Tucker’s most personal pieces have always been related to the sacred.

“My best work, my favorite work is always for the church, no matter what it is,” he says. “If I’m making a table that will sit in the corner of the parish or the Jerusalem cross that’s in the sanctuary of our church, my focus has always been in the church.”

So he turned to the Holy Spirit for guidance about what he should do with his mental image of Tolton and the grieving woman.

“I was praying, ‘Holy Spirit, what am I supposed to do with this?’ The image was too complicated, too detailed. I don’t have the ability to do this as a sculpture. It’s way out of my league,” Tucker said. “The Spirit kept pulling me, and finally I said OK. I said I’ll sculpt this in clay, but it’s not going to look good. It won’t work out. But I said I’ll have faith.

“The blood drive was in December of 2021. I didn’t start sculpting it until May of 2022. I worked on it all summer and fall. I didn’t get it close until October. I finally had a sculpture in clay of the image I saw.”

Working from the premise that a finished sculpture rarely looks the same as it did in the beginning, Tucker shared the clay sculpture with one of his mentors, expecting him to suggest changes to the piece. The mentor told Tucker that he wouldn’t change anything.

Still, Tucker didn’t know what to do with the piece until conversations with two priests in the Archdiocese of Indianapolis led him to schedule a meeting with the person who is leading Tolton’s cause for sainthood, retired Auxiliary Bishop Joseph Perry of Chicago.

“Forrest’s sculpture of Father Tolton is among the only few sculpted figures of Tolton over the years,” Bishop Perry said. “When he showed me his clay model of the sculpture of Father Tolton extending his hand to a downtrodden woman, I immediately became aware that Forrest had captured the temperament of Father Tolton, who ministered all his priesthood to the abject poor in Quincy and in Chicago.

“In a time when it was unlawful for whites and Blacks to mingle in the same spaces without permission, Father Tolton broke through with the Gospel to be a compassionate priest to white and Black alike. In this, he was a pioneer of affirmative race relations in the wake of the Civil War and the troubled period of Reconstruction that placed further restrictions on the movements of freed slaves, former slaves and free people of color.”

Bishop Perry sees similar qualities in Tucker and Tolton.

“He shares with Father Tolton those Christian attributes that have the power to change society and the world if people would struggle through their fears of one another,” said Bishop Perry, chairman of the U.S. Conference of Catholic Bishops’ Ad Hoc Committee Against Racism. “Forrest’s sculpture brings complement to this cause for sainthood of our beloved first priest of African descent to labor in the United States.”

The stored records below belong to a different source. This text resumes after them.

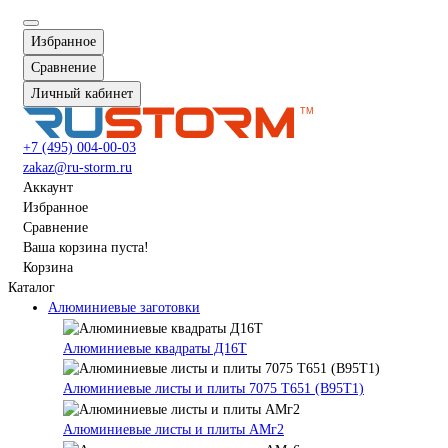
Избранное
Сравнение
Личный кабинет
+7 (495) 004-00-03
zakaz@ru-storm.ru
Аккаунт
Избранное
Сравнение
Ваша корзина пуста!
Корзина
Каталог
Алюминиевые заготовки
Алюминиевые квадраты Д16Т
Алюминиевые листы и плиты 7075 Т651 (В95Т1)
Алюминиевые листы и плиты АМг2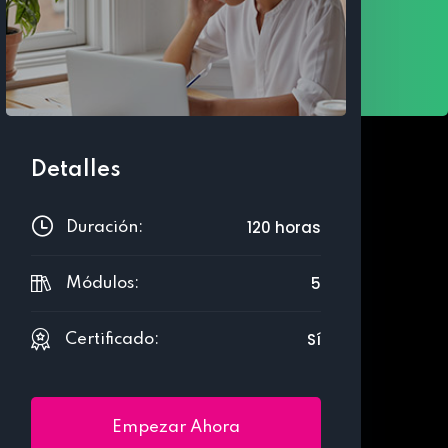
Detalles
120 horas
Duración:
5
Módulos:
Sí
Certificado:
Empezar Ahora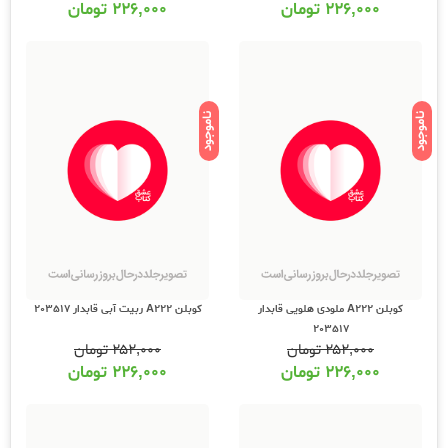
۲۲۶,۰۰۰
تومان
۲۲۶,۰۰۰
تومان
ناموجود
ناموجود
کوبلن A222 ملودی هلویی قابدار
کوبلن A222 ربیت آبی قابدار 203517
203517
۲۵۲,۰۰۰
تومان
۲۵۲,۰۰۰
تومان
۲۲۶,۰۰۰
تومان
۲۲۶,۰۰۰
تومان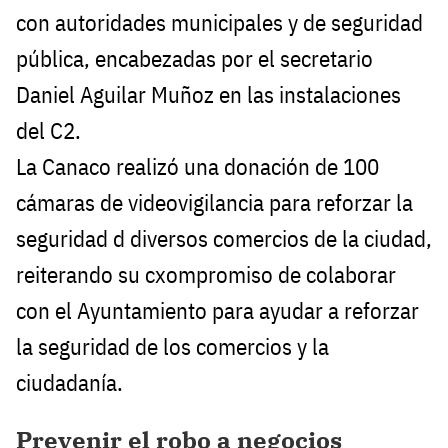
con autoridades municipales y de seguridad
pública, encabezadas por el secretario
Daniel Aguilar Muñoz en las instalaciones
del C2.
La Canaco realizó una donación de 100
cámaras de videovigilancia para reforzar la
seguridad d diversos comercios de la ciudad,
reiterando su cxompromiso de colaborar
con el Ayuntamiento para ayudar a reforzar
la seguridad de los comercios y la
ciudadanía.
Prevenir el robo a negocios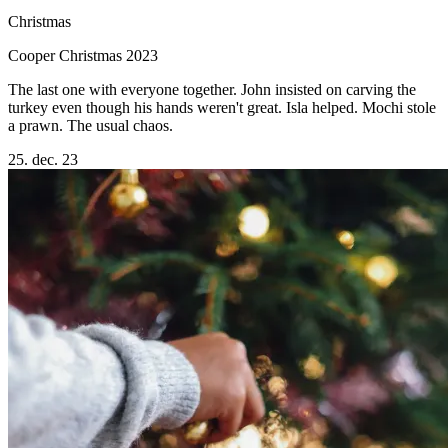
Christmas
Cooper Christmas 2023
The last one with everyone together. John insisted on carving the
turkey even though his hands weren't great. Isla helped. Mochi stole
a prawn. The usual chaos.
25. dec. 23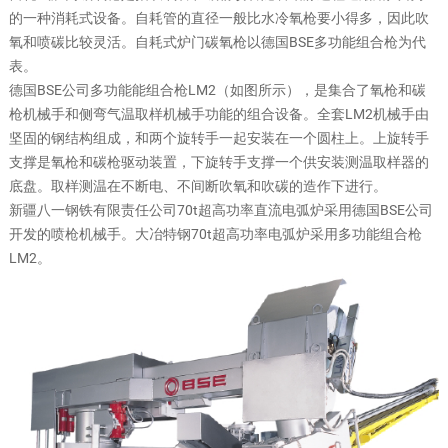
的一种消耗式设备。自耗管的直径一般比水冷氧枪要小得多，因此吹
氧和喷碳比较灵活。自耗式炉门碳氧枪以德国BSE多功能组合枪为代
表。
德国BSE公司多功能能组合枪LM2（如图所示），是集合了氧枪和碳
枪机械手和侧弯气温取样机械手功能的组合设备。全套LM2机械手由
坚固的钢结构组成，和两个旋转手一起安装在一个圆柱上。上旋转手
支撑是氧枪和碳枪驱动装置，下旋转手支撑一个供安装测温取样器的
底盘。取样测温在不断电、不间断吹氧和吹碳的造作下进行。
新疆八一钢铁有限责任公司70t超高功率直流电弧炉采用德国BSE公司
开发的喷枪机械手。大冶特钢70t超高功率电弧炉采用多功能组合枪
LM2。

The next step in Tolton’s sainthood cause would be for him to be beatified and declared “blessed.” That usually happens when the church recognizes that someone’s intercession has led to a miraculous healing. Another such intercession can lead to sainthood.

As for Tucker, his next step is bringing the sculpture to life in bronze. He plans to finish the process so he can share it with Bishop Perry at the National Eucharistic Congress in Indianapolis in July.

“Then I’ll let them use it, in whatever way they decide,” Tucker said.

One of the questions that he gets regarding the sculpture is, “Who is the woman depicted in that moment?”

Tucker said it’s a mystery to him.

“Someone asked me, ‘Is this Cheryl?’” he says, referring to his friend whose son was murdered. “I said, ‘I don’t think so.’ Someone then asked, ‘Well, is it Mary?’” he said. “Well, it could be. It could be any grieving woman. ... Her expression is at the exact moment when she turns to God. She’s finally turning toward God. She doesn’t have any strength in her body but to lift her hand. Tolton’s hand, his palm is up. She has to put her hand in his. She turns and looks at God through the eyes of Tolton.”

This article first appeared in the Criterion, the newspaper of the Archdiocese of Indianapolis.  Reprinted with permission.